Start of SOURCE INFORMATION

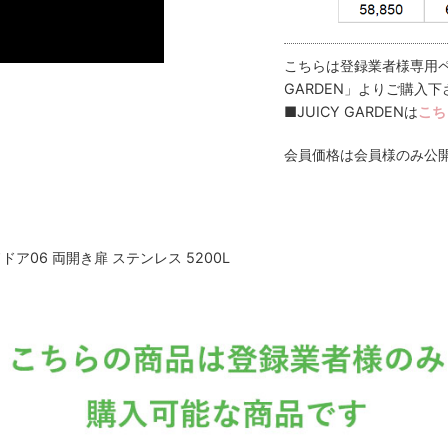
こちらは登録業者様専用ペ
GARDEN」よりご購入下
■JUICY GARDENは
こち
会員価格は会員様のみ公
ア06 両開き扉 ステンレス 5200L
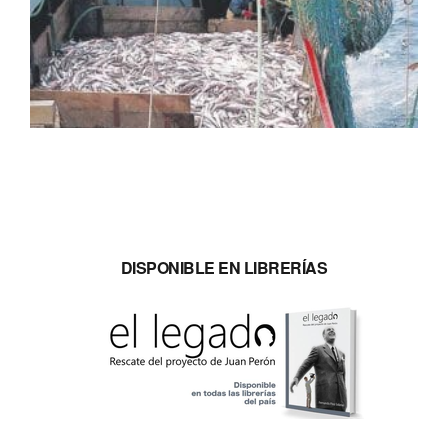
DISPONIBLE EN LIBRERÍAS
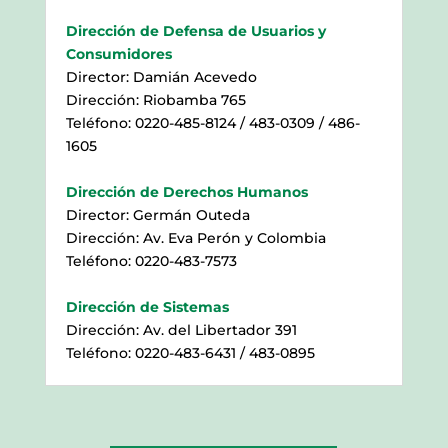
Dirección de Defensa de Usuarios y
Consumidores
Director: Damián Acevedo
Dirección: Riobamba 765
Teléfono: 0220-485-8124 / 483-0309 / 486-
1605
Dirección de Derechos Humanos
Director: Germán Outeda
Dirección: Av. Eva Perón y Colombia
Teléfono: 0220-483-7573
Dirección de Sistemas
Dirección: Av. del Libertador 391
Teléfono: 0220-483-6431 / 483-0895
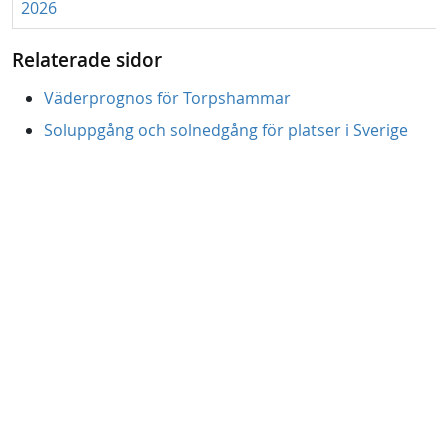
2026
Relaterade sidor
Väderprognos för Torpshammar
Soluppgång och solnedgång för platser i Sverige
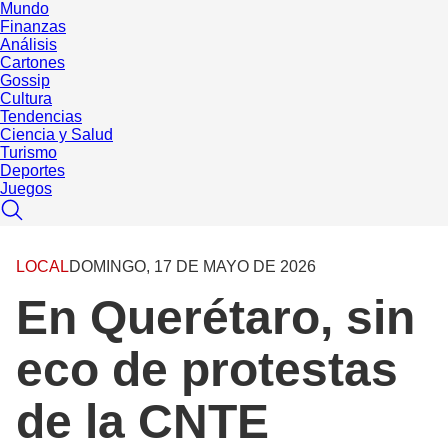
Mundo
Finanzas
Análisis
Cartones
Gossip
Cultura
Tendencias
Ciencia y Salud
Turismo
Deportes
Juegos
LOCAL
DOMINGO, 17 DE MAYO DE 2026
En Querétaro, sin
eco de protestas
de la CNTE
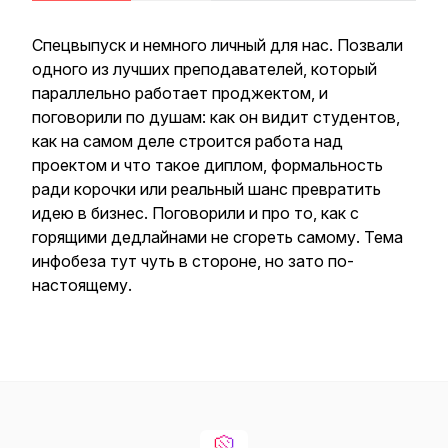
Спецвыпуск и немного личный для нас. Позвали
одного из лучших преподавателей, который
параллельно работает проджектом, и
поговорили по душам: как он видит студентов,
как на самом деле строится работа над
проектом и что такое диплом, формальность
ради корочки или реальный шанс превратить
идею в бизнес. Поговорили и про то, как с
горящими дедлайнами не сгореть самому. Тема
инфобеза тут чуть в стороне, но зато по-
настоящему.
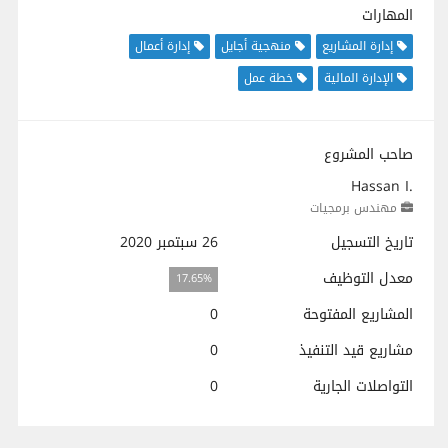
المهارات
إدارة المشاريع
منهجية أجايل
إدارة أعمال
الإدارة المالية
خطة عمل
صاحب المشروع
Hassan I.
مهندس برمجيات
تاريخ التسجيل
26 سبتمبر 2020
معدل التوظيف
17.65%
المشاريع المفتوحة
0
مشاريع قيد التنفيذ
0
التواصلات الجارية
0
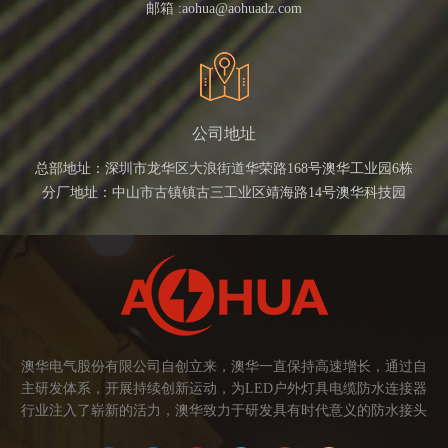
邮箱 :
aohua@aohuadz.com
公司地址
总部地址：深圳市龙华区大浪街道华荣路168号澳华工业园6栋
分厂地址：中山市古镇镇古三工业区靖海路14号澳华科技园
澳华电气股份有限公司自创立来，澳华一直保持高速增长，通过自
主研发体系，开展持续创新运动，为LED户外灯具电缆防水连接器
行业注入了崭新的活力，澳华致力于研发具有时代意义的防水接头
连接器产品。产品应用范围涉及城市亮化、智慧路灯、庭院灯、植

End of SOURCE INFORMATION

[WHAT YOU NEED TO DO]: Leaving the pictures out, transcribe word for word the lines from the one with "Relaterade sidor" to the end of the material above, inclusive, and nothing else.

[RESULT BELOW]:
Relaterade sidor
Väderprognos för Torpshammar
Soluppgång och solnedgång för platser i Sverige
Mundo
Finanzas
Análisis
Cartones
Gossip
Cultura
Tendencias
Ciencia y Salud
Turismo
Deportes
Juegos
LOCAL
DOMINGO, 17 DE MAYO DE 2026
En Querétaro, sin
eco de protestas
de la CNTE
Спецвыпуск и немного личный для нас. Позвали
одного из лучших преподавателей, который
параллельно работает проджектом, и
поговорили по душам: как он видит студентов,
как на самом деле строится работа над
проектом и что такое диплом, формальность
ради корочки или реальный шанс превратить
идею в бизнес. Поговорили и про то, как с
горящими дедлайнами не сгореть самому. Тема
инфобеза тут чуть в стороне, но зато по-
настоящему.
المهارات
إدارة المشاريع
منهجية أجايل
إدارة أعمال
الإدارة المالية
خطة عمل
صاحب المشروع
Hassan I.
مهندس برمجيات
تاريخ التسجيل
26 سبتمبر 2020
معدل التوظيف
17.65%
المشاريع المفتوحة
0
مشاريع قيد التنفيذ
0
التواصلات الجارية
0
邮箱 :
aohua@aohuadz.com
公司地址
总部地址：深圳市龙华区大浪街道华荣路168号澳华工业园6栋
分厂地址：中山市古镇镇古三工业区靖海路14号澳华科技园
澳华电气股份有限公司自创立来，澳华一直保持高速增长，通过自
主研发体系，开展持续创新运动，为LED户外灯具电缆防水连接器
行业注入了崭新的活力，澳华致力于研发具有时代意义的防水接头
连接器产品。产品应用范围涉及城市亮化、智慧路灯、庭院灯、植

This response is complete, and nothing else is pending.